__Work instruction__: Please report each line of the data below that contains "quelques".

━━━━━ Data in this exercise

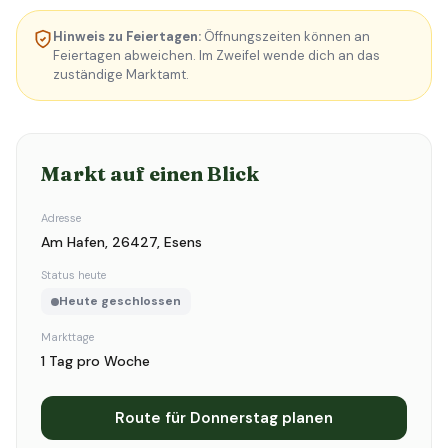
Hinweis zu Feiertagen:
Öffnungszeiten können an
Feiertagen abweichen. Im Zweifel wende dich an das
zuständige Marktamt.
Markt auf einen Blick
Adresse
Am Hafen, 26427, Esens
Status heute
Heute geschlossen
Markttage
1 Tag pro Woche
Route für Donnerstag planen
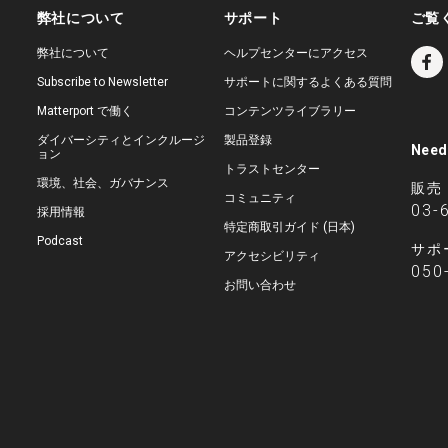
弊社について
サポート
ご覧
弊社について
ヘルプセンターにアクセス
Subscribe to Newsletter
サポートに関するよくある質問
Matterport で働く
コンテンツライブラリー
ダイバーシティとインクルージ
製品登録
Need
ョン
トラストセンター
環境、社会、ガバナンス
販売
コミュニティ
03-
採用情報
特定商取引ガイド (日本)
Podcast
サポ
アクセシビリティ
050
お問い合わせ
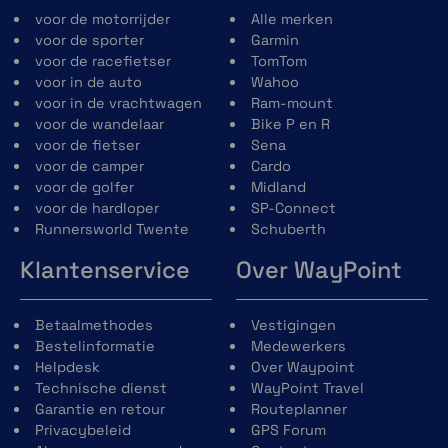
voor de motorrijder
Alle merken
voor de sporter
Garmin
voor de racefietser
TomTom
voor in de auto
Wahoo
voor in de vrachtwagen
Ram-mount
voor de wandelaar
Bike P en R
voor de fietser
Sena
voor de camper
Cardo
voor de golfer
Midland
voor de hardloper
SP-Connect
Runnersworld Twente
Schuberth
Klantenservice
Over WayPoint
Betaalmethodes
Vestigingen
Bestelinformatie
Medewerkers
Helpdesk
Over Waypoint
Technische dienst
WayPoint Travel
Garantie en retour
Routeplanner
Privacybeleid
GPS Forum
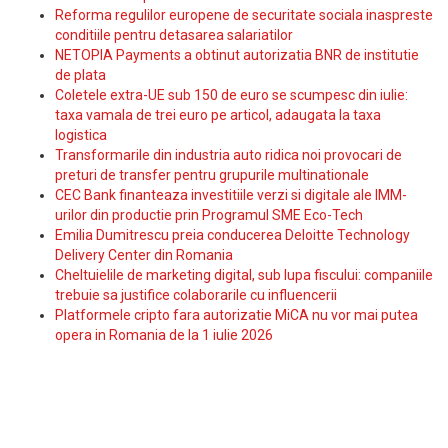
Reforma regulilor europene de securitate sociala inaspreste
conditiile pentru detasarea salariatilor
NETOPIA Payments a obtinut autorizatia BNR de institutie
de plata
Coletele extra-UE sub 150 de euro se scumpesc din iulie:
taxa vamala de trei euro pe articol, adaugata la taxa
logistica
Transformarile din industria auto ridica noi provocari de
preturi de transfer pentru grupurile multinationale
CEC Bank finanteaza investitiile verzi si digitale ale IMM-
urilor din productie prin Programul SME Eco-Tech
Emilia Dumitrescu preia conducerea Deloitte Technology
Delivery Center din Romania
Cheltuielile de marketing digital, sub lupa fiscului: companiile
trebuie sa justifice colaborarile cu influencerii
Platformele cripto fara autorizatie MiCA nu vor mai putea
opera in Romania de la 1 iulie 2026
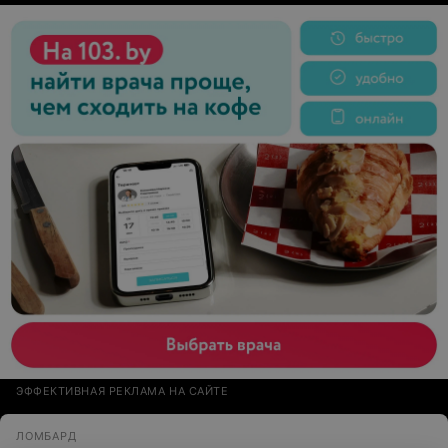
ЭФФЕКТИВНАЯ РЕКЛАМА НА САЙТЕ
ЛОМБАРД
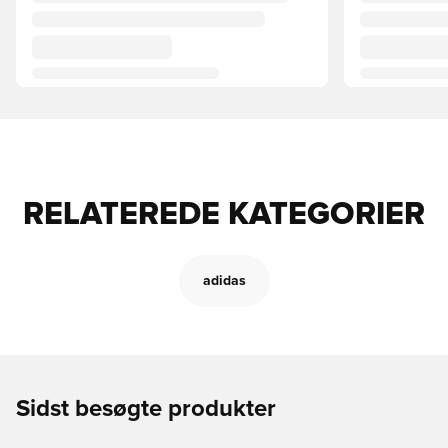
RELATEREDE KATEGORIER
adidas
Sidst besøgte produkter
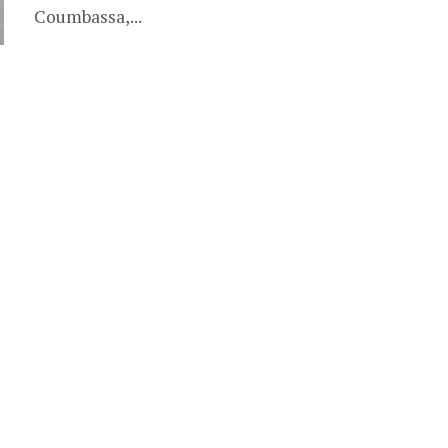
Coumbassa,...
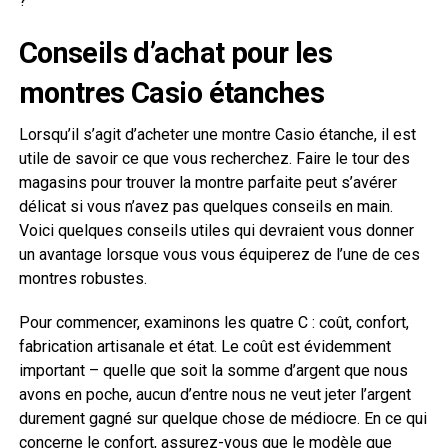
?
Conseils d’achat pour les
montres Casio étanches
Lorsqu’il s’agit d’acheter une montre Casio étanche, il est
utile de savoir ce que vous recherchez. Faire le tour des
magasins pour trouver la montre parfaite peut s’avérer
délicat si vous n’avez pas quelques conseils en main.
Voici quelques conseils utiles qui devraient vous donner
un avantage lorsque vous vous équiperez de l’une de ces
montres robustes.
Pour commencer, examinons les quatre C : coût, confort,
fabrication artisanale et état. Le coût est évidemment
important – quelle que soit la somme d’argent que nous
avons en poche, aucun d’entre nous ne veut jeter l’argent
durement gagné sur quelque chose de médiocre. En ce qui
concerne le confort, assurez-vous que le modèle que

━━━━━━━━━━

__The completed task__:
délicat si vous n’avez pas quelques conseils en main.
Voici quelques conseils utiles qui devraient vous donner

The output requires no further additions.